Design of a 1.8V–0.8V DC-DC Buck Converter Based on 45nm CMOS
Date:
- Built an ideal buck converter macro-model to verify design feasibility; extracted unit switching transistor parameters using Cadence; calculated energy conversion efficiency with MATLAB to obtain the optimal trade-off between efficiency and power-area figure of merit, thereby determining transistor dimensions and inductor size.
- Designed an error amplifier with a five-transistor structure achieving 60 dB high gain, and implemented Type-III compensation to enhance feedback network stability.

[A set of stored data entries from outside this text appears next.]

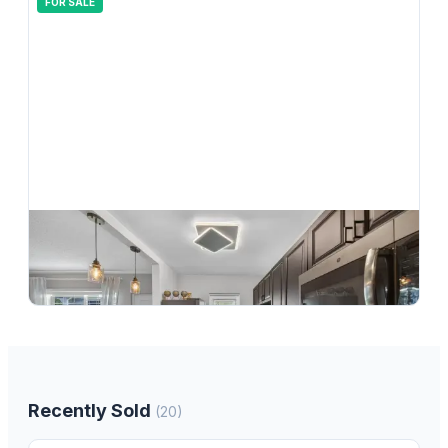
FOR SALE
$
215,000
2110 NE 42nd Street 4b, Lighthouse Point, FL 33064
1
bd
1.00
ba
750
sqft
Recently Sold
(
20
)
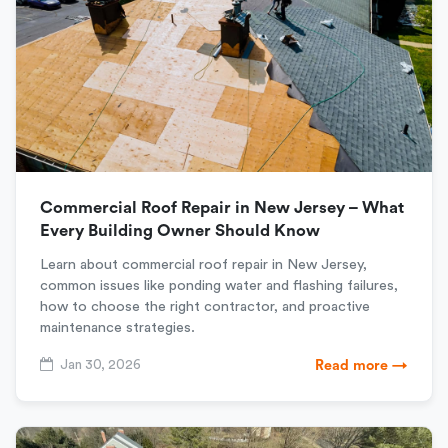
Commercial Roof Repair in New Jersey – What
Every Building Owner Should Know
Learn about commercial roof repair in New Jersey,
common issues like ponding water and flashing failures,
how to choose the right contractor, and proactive
maintenance strategies.
Jan 30, 2026
Read more →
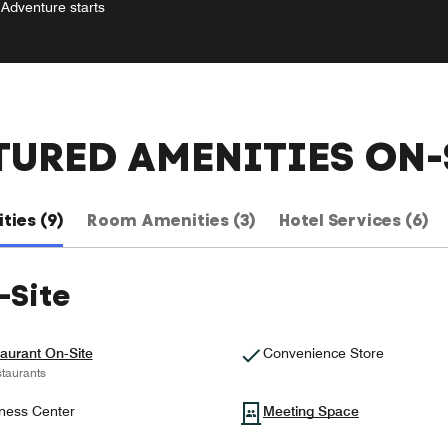
Adventure starts
TURED AMENITIES ON-
ties (9)
Room Amenities (3)
Hotel Services (6)
-Site
aurant On-Site
Convenience Store
taurants
ness Center
Meeting Space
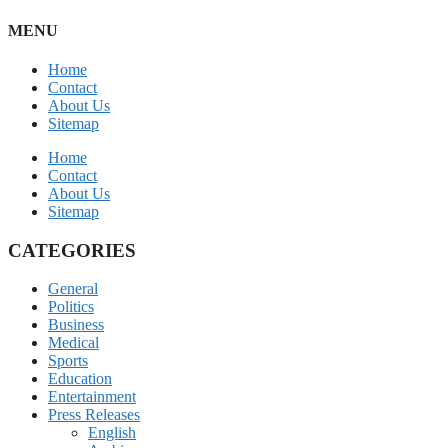
MENU
Home
Contact
About Us
Sitemap
Home
Contact
About Us
Sitemap
CATEGORIES
General
Politics
Business
Medical
Sports
Education
Entertainment
Press Releases
English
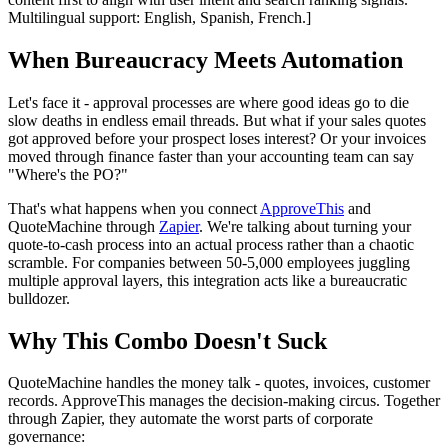
Multilingual support: English, Spanish, French.]
When Bureaucracy Meets Automation
Let's face it - approval processes are where good ideas go to die
slow deaths in endless email threads. But what if your sales quotes
got approved before your prospect loses interest? Or your invoices
moved through finance faster than your accounting team can say
"Where's the PO?"
That's what happens when you connect
ApproveThis
and
QuoteMachine through
Zapier
. We're talking about turning your
quote-to-cash process into an actual process rather than a chaotic
scramble. For companies between 50-5,000 employees juggling
multiple approval layers, this integration acts like a bureaucratic
bulldozer.
Why This Combo Doesn't Suck
QuoteMachine handles the money talk - quotes, invoices, customer
records. ApproveThis manages the decision-making circus. Together
through Zapier, they automate the worst parts of corporate
governance:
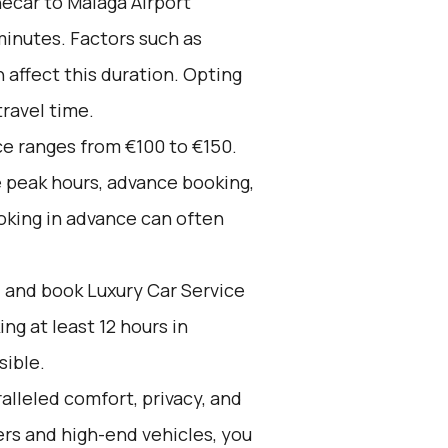
écar to Malaga Airport
minutes. Factors such as
n affect this duration. Opting
travel time.
ce ranges from €100 to €150.
e peak hours, advance booking,
oking in advance can often
d and book Luxury Car Service
g at least 12 hours in
sible.
alleled comfort, privacy, and
rs and high-end vehicles, you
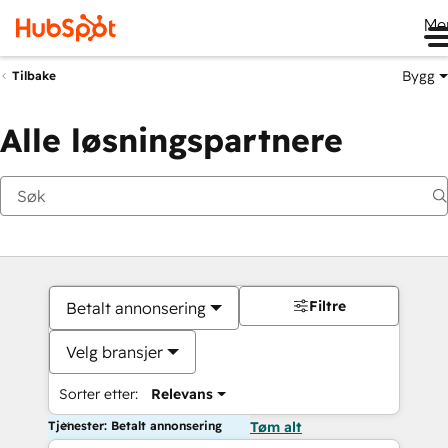
Me
Bygg
Tilbake
Alle løsningspartnere
Filtre
Betalt annonsering
Velg bransjer
Sorter etter:
Relevans
Tjenester: Betalt annonsering
Tøm alt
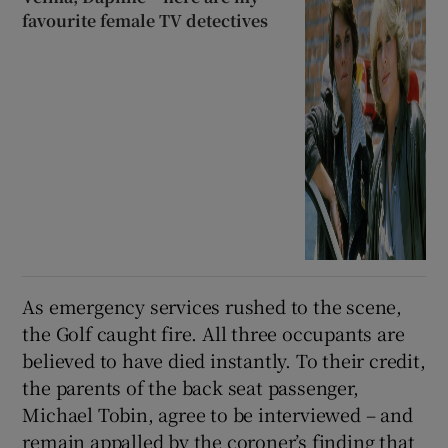
favourite female TV detectives
As emergency services rushed to the scene,
the Golf caught fire. All three occupants are
believed to have died instantly. To their credit,
the parents of the back seat passenger,
Michael Tobin, agree to be interviewed – and
remain appalled by the coroner’s finding that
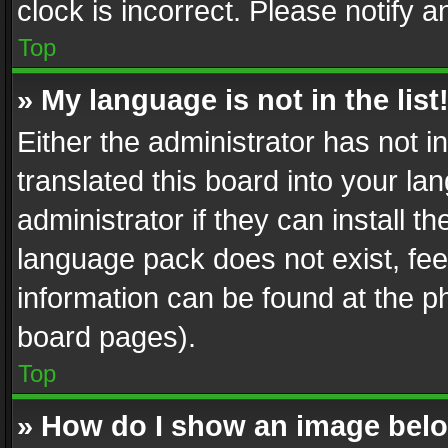
clock is incorrect. Please notify a
Top
» My language is not in the list
Either the administrator has not 
translated this board into your l
administrator if they can install 
language pack does not exist, feel
information can be found at the p
board pages).
Top
» How do I show an image be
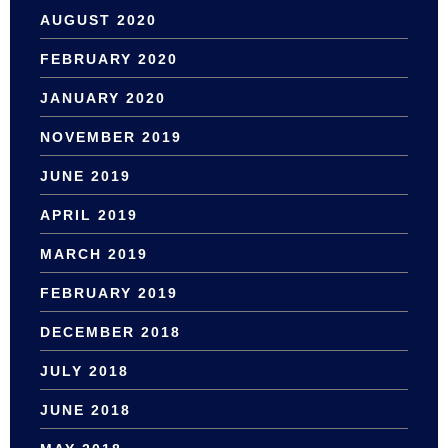
AUGUST 2020
FEBRUARY 2020
JANUARY 2020
NOVEMBER 2019
JUNE 2019
APRIL 2019
MARCH 2019
FEBRUARY 2019
DECEMBER 2018
JULY 2018
JUNE 2018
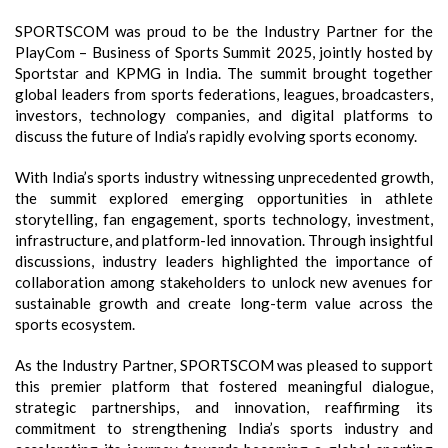
SPORTSCOM was proud to be the Industry Partner for the
PlayCom – Business of Sports Summit 2025, jointly hosted by
Sportstar and KPMG in India. The summit brought together
global leaders from sports federations, leagues, broadcasters,
investors, technology companies, and digital platforms to
discuss the future of India’s rapidly evolving sports economy.
With India’s sports industry witnessing unprecedented growth,
the summit explored emerging opportunities in athlete
storytelling, fan engagement, sports technology, investment,
infrastructure, and platform-led innovation. Through insightful
discussions, industry leaders highlighted the importance of
collaboration among stakeholders to unlock new avenues for
sustainable growth and create long-term value across the
sports ecosystem.
As the Industry Partner, SPORTSCOM was pleased to support
this premier platform that fostered meaningful dialogue,
strategic partnerships, and innovation, reaffirming its
commitment to strengthening India’s sports industry and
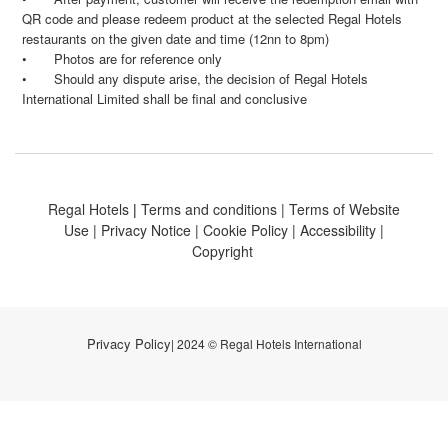
QR code and please redeem product at the selected Regal Hotels
restaurants on the given date and time (12nn to 8pm)
•
Photos are for reference only
•
Should any dispute arise, the decision of Regal Hotels
International Limited shall be final and conclusive
Regal Hotels
|
Terms and conditions
|
Terms of Website
Use
|
Privacy Notice
|
Cookie Policy
|
Accessibility
|
Copyright
Privacy Policy
| 2024 © Regal Hotels International
BUY NOW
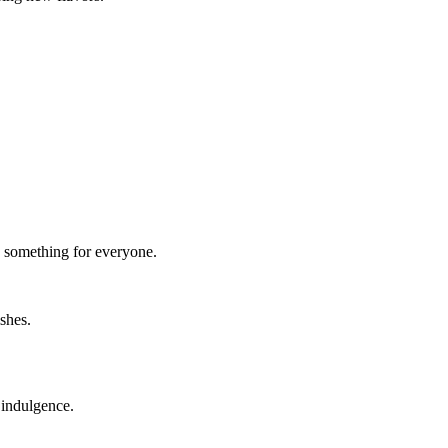
e’s something for everyone.
ishes.
y indulgence.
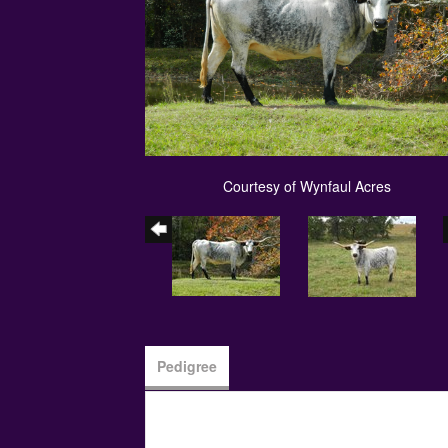
Courtesy of Wynfaul Acres
Pedigree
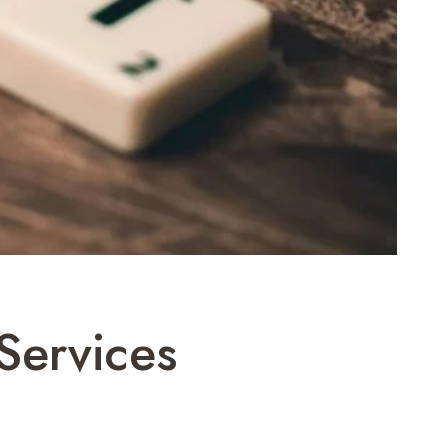
Services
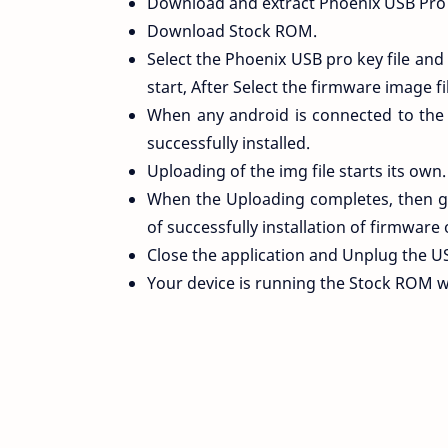
Download and extract Phoenix USB Pro 
Download Stock ROM.
Select the Phoenix USB pro key file and
start, After Select the firmware image fi
When any android is connected to the
successfully installed.
Uploading of the img file starts its own.
When the Uploading completes, then gr
of successfully installation of firmware 
Close the application and Unplug the U
Your device is running the Stock ROM 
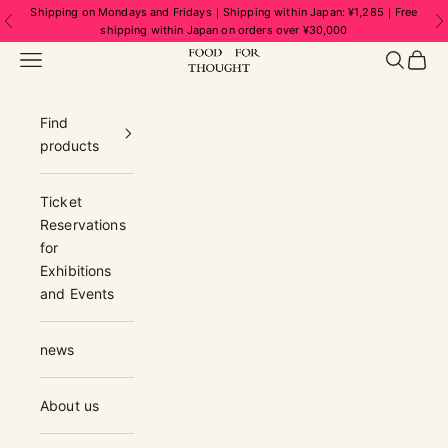
Skip to content
Shipping on Mondays and Fridays｜Shipping within Japan: ¥1,285｜Free
Previous
N
shipping within Japan on orders over ¥30,000
FOOD FOR THOUGHT | フードフォーソ
Navigation menu
Search
Cart
Find
products
Ticket
Reservations
for
Exhibitions
and Events
news
About us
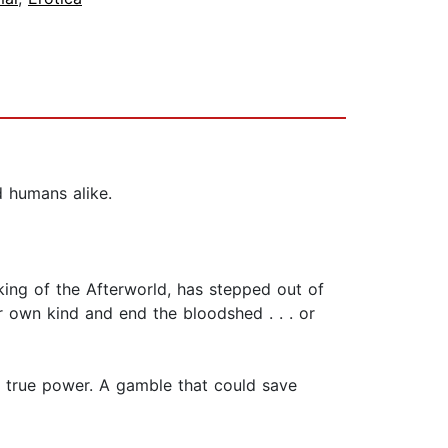
d humans alike.
 king of the Afterworld, has stepped out of
her own kind and end the bloodshed . . . or
s true power. A gamble that could save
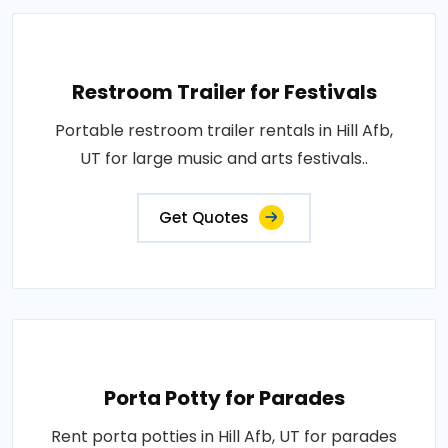
Restroom Trailer for Festivals
Portable restroom trailer rentals in Hill Afb,
UT for large music and arts festivals..
Get Quotes
Porta Potty for Parades
Rent porta potties in Hill Afb, UT for parades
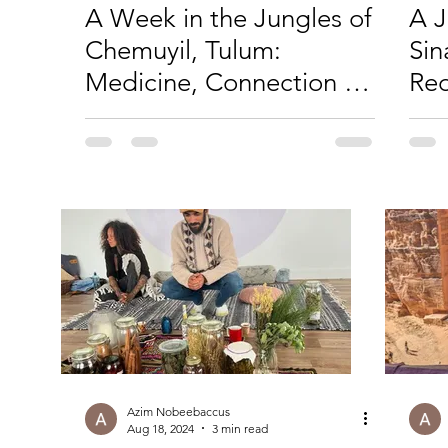
A Week in the Jungles of
A J
Chemuyil, Tulum:
Sin
Medicine, Connection &
Red
a New Chapter for
Wi
Moksha
Azim Nobeebaccus
Aug 18, 2024
3 min read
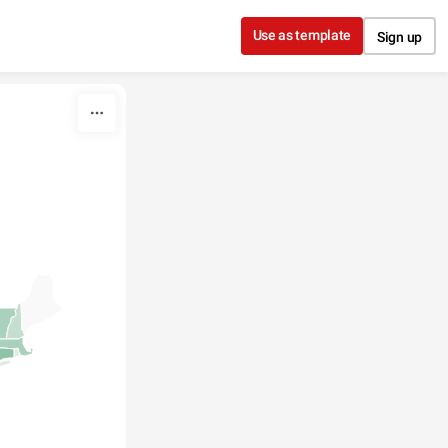
Use as template
Sign up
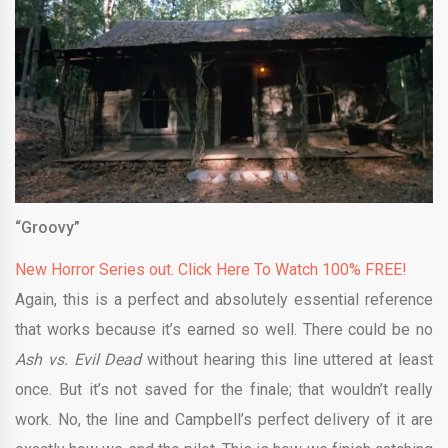
“Groovy”
New Horror Series out. Click Here To Watch 100% FREE!
Again, this is a perfect and absolutely essential reference
that works because it’s earned so well. There could be no
Ash vs. Evil Dead
without hearing this line uttered at least
once. But it’s not saved for the finale; that wouldn’t really
work. No, the line and Campbell’s perfect delivery of it are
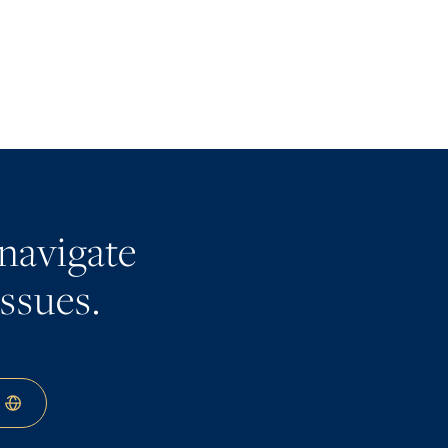
navigate
issues.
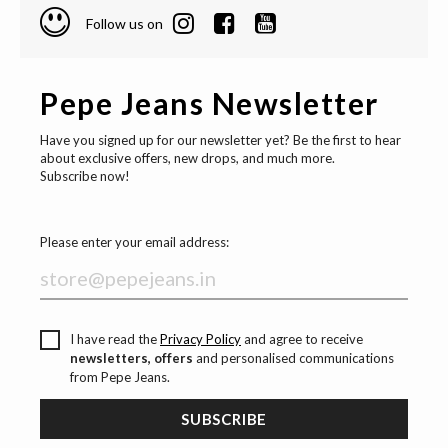
Follow us on
Pepe Jeans Newsletter
Have you signed up for our newsletter yet? Be the first to hear
about exclusive offers, new drops, and much more.
Subscribe now!
Please enter your email address:
I have read the
Privacy Policy
and agree to receive
newsletters, offers
and personalised communications
from Pepe Jeans.
SUBSCRIBE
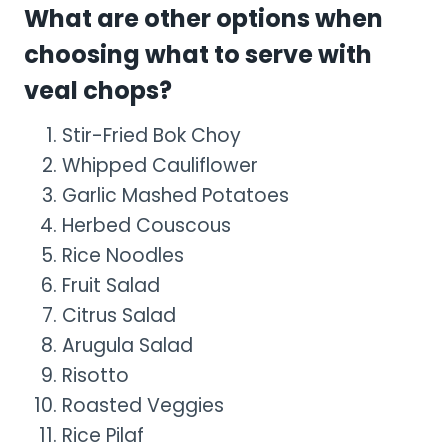
What are other options when
choosing what to serve with
veal chops?
Stir-Fried Bok Choy
Whipped Cauliflower
Garlic Mashed Potatoes
Herbed Couscous
Rice Noodles
Fruit Salad
Citrus Salad
Arugula Salad
Risotto
Roasted Veggies
Rice Pilaf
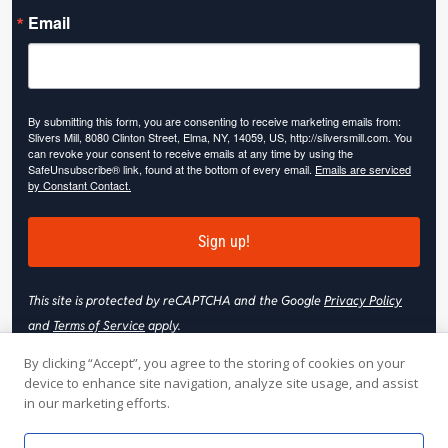
Email
By submitting this form, you are consenting to receive marketing emails from:
Slivers Mill, 8080 Clinton Street, Elma, NY, 14059, US, http://sliversmill.com. You
can revoke your consent to receive emails at any time by using the
SafeUnsubscribe® link, found at the bottom of every email.
Emails are serviced
by Constant Contact.
Sign up!
This site is protected by reCAPTCHA and the Google
Privacy Policy
and
Terms of Service
apply.
By clicking “Accept”, you agree to the storing of cookies on your
device to enhance site navigation, analyze site usage, and assist
in our marketing efforts.
© 2026 Slivers Mill. All rights reserved.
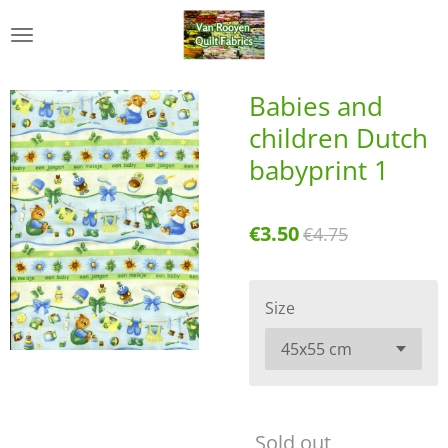
Skip
to
main
content
Babies and
children Dutch
babyprint 1
€3.50
€4.75
Size
Sold out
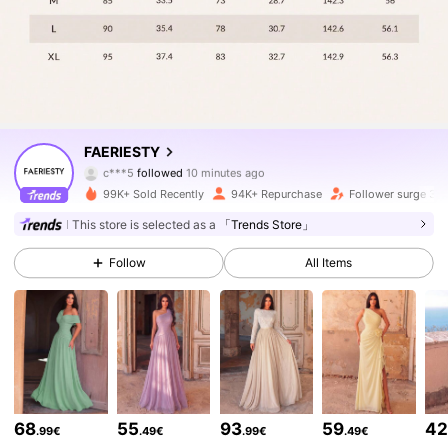
452K Followers
4.83
FAERIESTY
c***5
followed
10 minutes ago
v***3
is browsing
452K Followers
4.83
99K+ Sold Recently
94K+ Repurchase
Follower surge 33
This store is selected as a
「Trends Store」
452K Followers
4.83
Follow
All Items
452K Followers
4.83
452K Followers
4.83
68
55
93
59
4
.99€
.49€
.99€
.49€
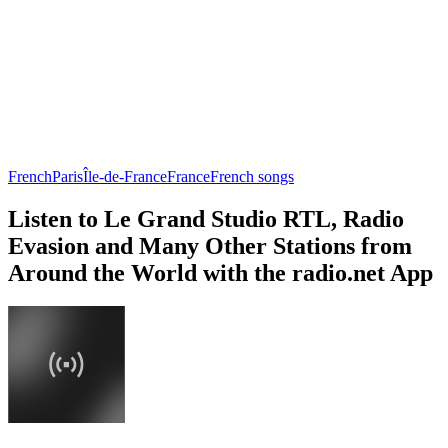
French
Paris
Île-de-France
France
French songs
Listen to Le Grand Studio RTL, Radio
Evasion and Many Other Stations from
Around the World with the radio.net App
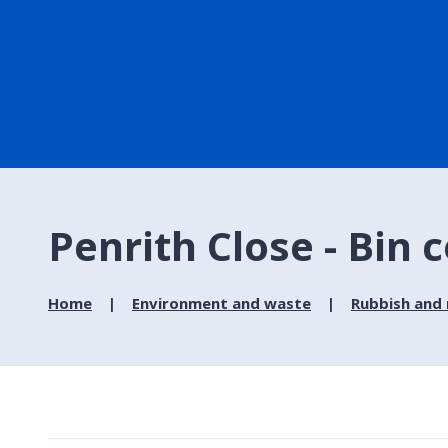
Penrith Close - Bin c
Home
Environment and waste
Rubbish and 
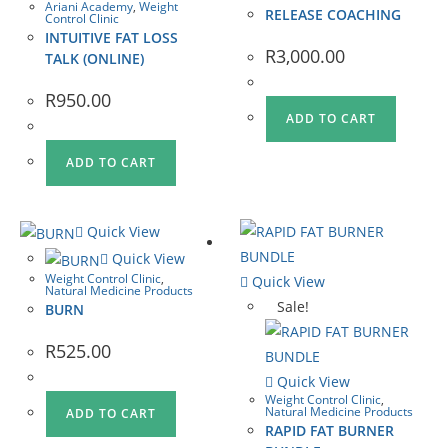
Ariani Academy
,
Weight
RELEASE COACHING
Control Clinic
INTUITIVE FAT LOSS
R
3,000.00
TALK (ONLINE)
R
950.00
ADD TO CART
ADD TO CART
Quick View
Quick View
Weight Control Clinic
,
Quick View
Natural Medicine Products
Sale!
BURN
R
525.00
Quick View
Weight Control Clinic
,
Natural Medicine Products
ADD TO CART
RAPID FAT BURNER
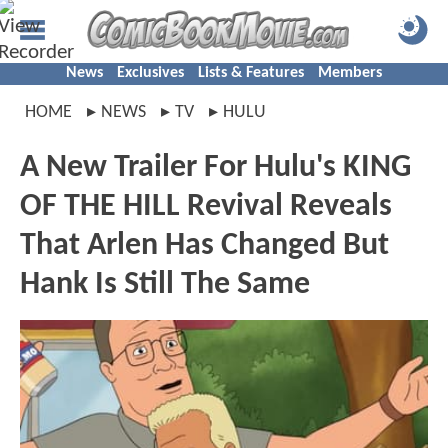
News
Exclusives
Lists & Features
Members
HOME
NEWS
TV
HULU
A New Trailer For Hulu's KING
OF THE HILL Revival Reveals
That Arlen Has Changed But
Hank Is Still The Same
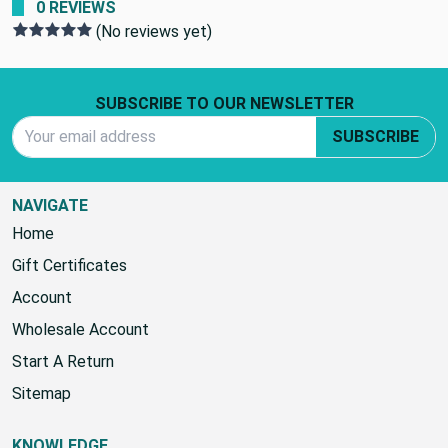
0 REVIEWS
(No reviews yet)
Footer Start
SUBSCRIBE TO OUR NEWSLETTER
Email Address
SUBSCRIBE
NAVIGATE
Home
Gift Certificates
Account
Wholesale Account
Start A Return
Sitemap
KNOWLEDGE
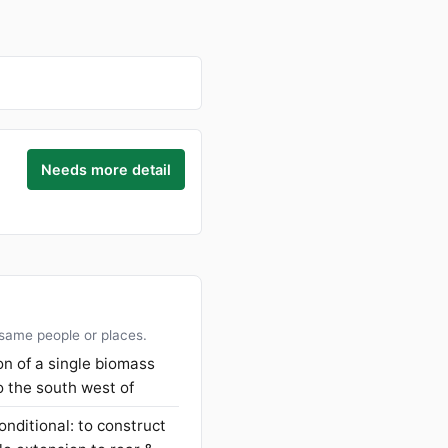
Needs more detail
 same people or places.
ion of a single biomass
o the south west of
onditional: to construct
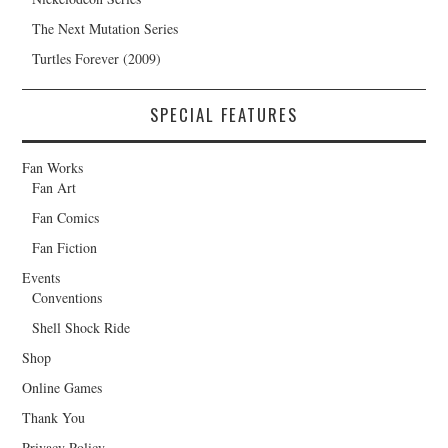
The Next Mutation Series
Turtles Forever (2009)
SPECIAL FEATURES
Fan Works
Fan Art
Fan Comics
Fan Fiction
Events
Conventions
Shell Shock Ride
Shop
Online Games
Thank You
Privacy Policy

- Designed low-dropout regulators (LDOs) with a reference voltage of 1.2V and output voltages of 1V and 0.9V to supply power for switching and digital circuits.
- Developed a three-level level-shifter covering voltage ranges of 0–0.9V, 0.9–1.8V, and 0–1.8V, compatible with both PMOS and NMOS gate drivers.
- Designed a ramp signal generator and a PWM signal generator that, in coordination with the feedback loop, generate control signals for the switching circuit to operate at the required frequency and duty cycle for 0.8V output.
- Simulated and verified the overall closed-loop performance of the buck converter, achieving 85.5% energy conversion efficiency and 8.66 mV output ripple, while maintaining stable operation under input voltages of 1.6V–2.0V and temperature variations from −40℃ to 80℃.